The selective degradation of mutated mitochondrial DNA (mtDNA) molecules is a potential strategy to re-populate cells with wild-type (wt) mtDNA molecules and thereby alleviate the defective mitochondrial function that underlies mtDNA diseases. Zinc finger nucleases (ZFNs), which are nucleases conjugated to a zinc-finger peptide (ZFP) engineered to bind a specific DNA sequence, could be useful for the selective degradation of particular mtDNA sequences. Typically, pairs of complementary ZFNs are used that heterodimerize on the target DNA sequence; however, conventional ZFNs were ineffective in our system.

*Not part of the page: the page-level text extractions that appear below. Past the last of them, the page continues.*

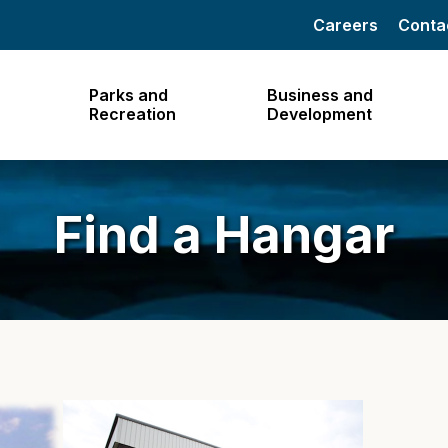
Careers
Conta
Parks and
Business and
Recreation
Development
Find a Hangar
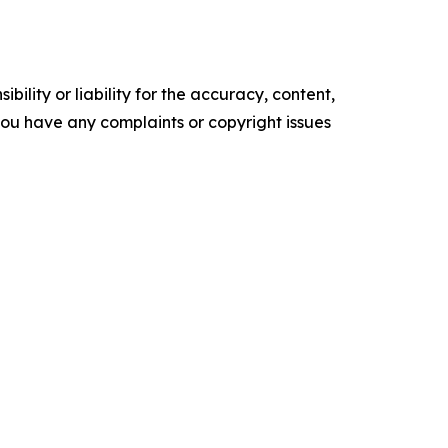
ility or liability for the accuracy, content,
f you have any complaints or copyright issues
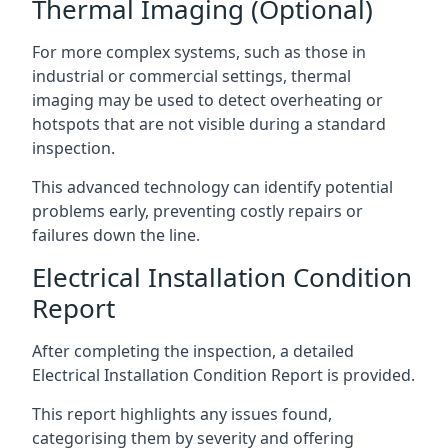
Thermal Imaging (Optional)
For more complex systems, such as those in
industrial or commercial settings, thermal
imaging may be used to detect overheating or
hotspots that are not visible during a standard
inspection.
This advanced technology can identify potential
problems early, preventing costly repairs or
failures down the line.
Electrical Installation Condition
Report
After completing the inspection, a detailed
Electrical Installation Condition Report is provided.
This report highlights any issues found,
categorising them by severity and offering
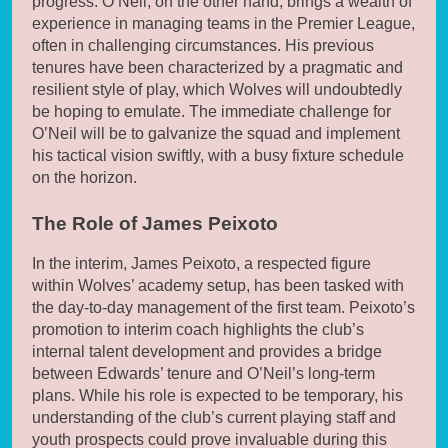
progress. O’Neil, on the other hand, brings a wealth of
experience in managing teams in the Premier League,
often in challenging circumstances. His previous
tenures have been characterized by a pragmatic and
resilient style of play, which Wolves will undoubtedly
be hoping to emulate. The immediate challenge for
O’Neil will be to galvanize the squad and implement
his tactical vision swiftly, with a busy fixture schedule
on the horizon.
The Role of James Peixoto
In the interim, James Peixoto, a respected figure
within Wolves’ academy setup, has been tasked with
the day-to-day management of the first team. Peixoto’s
promotion to interim coach highlights the club’s
internal talent development and provides a bridge
between Edwards’ tenure and O’Neil’s long-term
plans. While his role is expected to be temporary, his
understanding of the club’s current playing staff and
youth prospects could prove invaluable during this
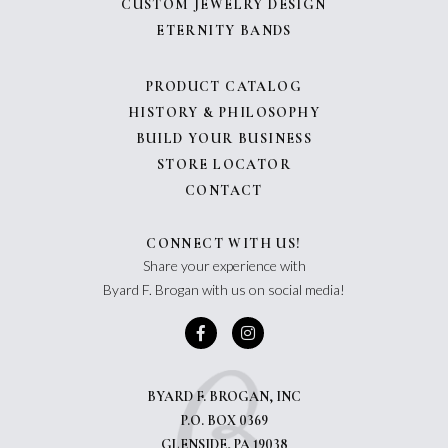
CUSTOM JEWELRY DESIGN
ETERNITY BANDS
PRODUCT CATALOG
HISTORY & PHILOSOPHY
BUILD YOUR BUSINESS
STORE LOCATOR
CONTACT
CONNECT WITH US!
Share your experience with
Byard F. Brogan with us on social media!
BYARD F. BROGAN, INC
P.O. BOX 0369
GLENSIDE, PA 19038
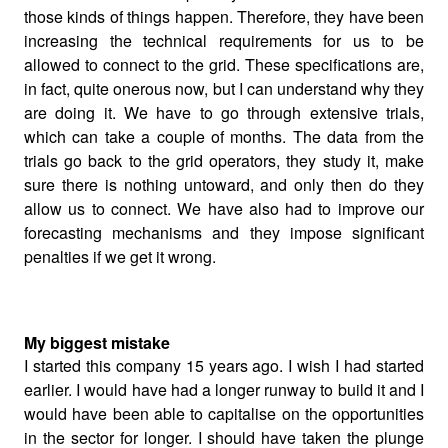
those kinds of things happen. Therefore, they have been
increasing the technical requirements for us to be
allowed to connect to the grid. These specifications are,
in fact, quite onerous now, but I can understand why they
are doing it. We have to go through extensive trials,
which can take a couple of months. The data from the
trials go back to the grid operators, they study it, make
sure there is nothing untoward, and only then do they
allow us to connect. We have also had to improve our
forecasting mechanisms and they impose significant
penalties if we get it wrong.
My biggest mistake
I started this company 15 years ago. I wish I had started
earlier. I would have had a longer runway to build it and I
would have been able to capitalise on the opportunities
in the sector for longer. I should have taken the plunge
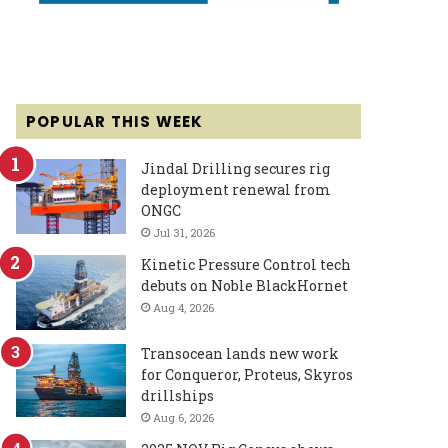
POPULAR THIS WEEK
Jindal Drilling secures rig
deployment renewal from
ONGC
Jul 31, 2026
Kinetic Pressure Control tech
debuts on Noble BlackHornet
Aug 4, 2026
Transocean lands new work
for Conqueror, Proteus, Skyros
drillships
Aug 6, 2026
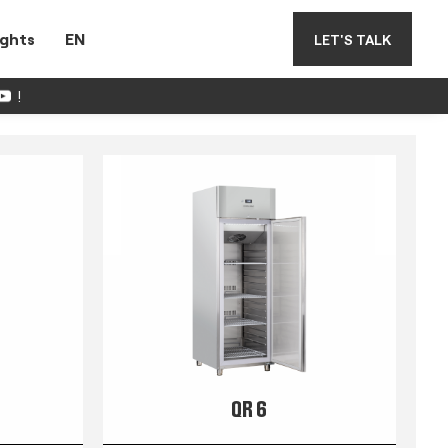
ights
EN
LET'S TALK
!
QR 6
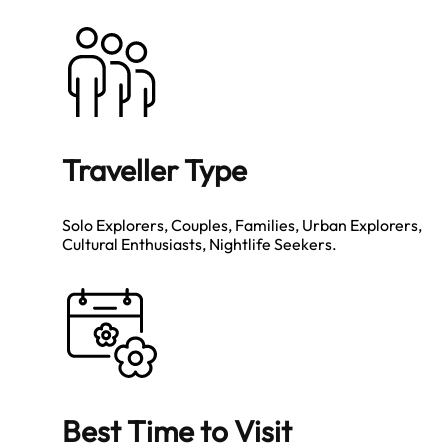
Traveller Type
Solo Explorers, Couples, Families, Urban Explorers,
Cultural Enthusiasts, Nightlife Seekers.
Best Time to Visit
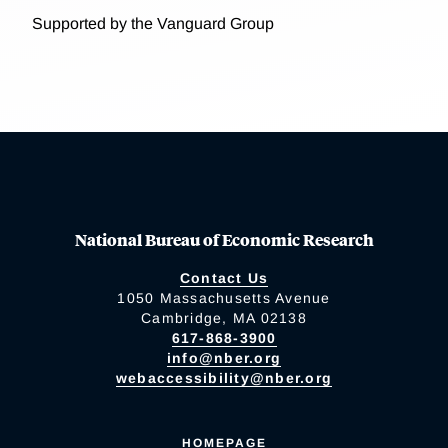
Supported by the Vanguard Group
National Bureau of Economic Research
Contact Us
1050 Massachusetts Avenue
Cambridge, MA 02138
617-868-3900
info@nber.org
webaccessibility@nber.org
HOMEPAGE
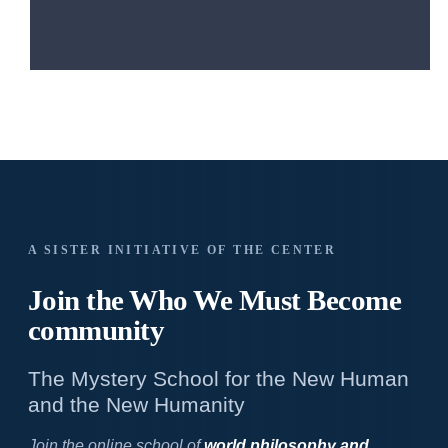
A SISTER INITIATIVE OF THE CENTER
Join the Who We
Must Become
community
The Mystery School for the New Human
and the New Humanity
Join the online school of
world philosophy and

To overcome this, we created single-chain ZFNs by conjugating two FokI nuclease domains, connected by a flexible linker, to a ZFP with an N-terminal mitochondrial targeting sequence. Here we show that these ZFNs are efficiently transported into mitochondria in cells and bind mtDNA in a sequence-specific manner discriminating between two 12-bp long sequences that differ by a single base pair. Due to their selective binding they cleave dsDNA at predicted sites adjacent to the mutation. When expressed in heteroplasmic cells containing a mixture of mutated and wt mtDNA these ZFNs selectively degrade mutated mtDNA, thereby increasing the proportion of wt mtDNA molecules in the cell. Therefore, mitochondria-targeted single-chain ZFNs are a promising candidate approach for the treatment of mtDNA diseases.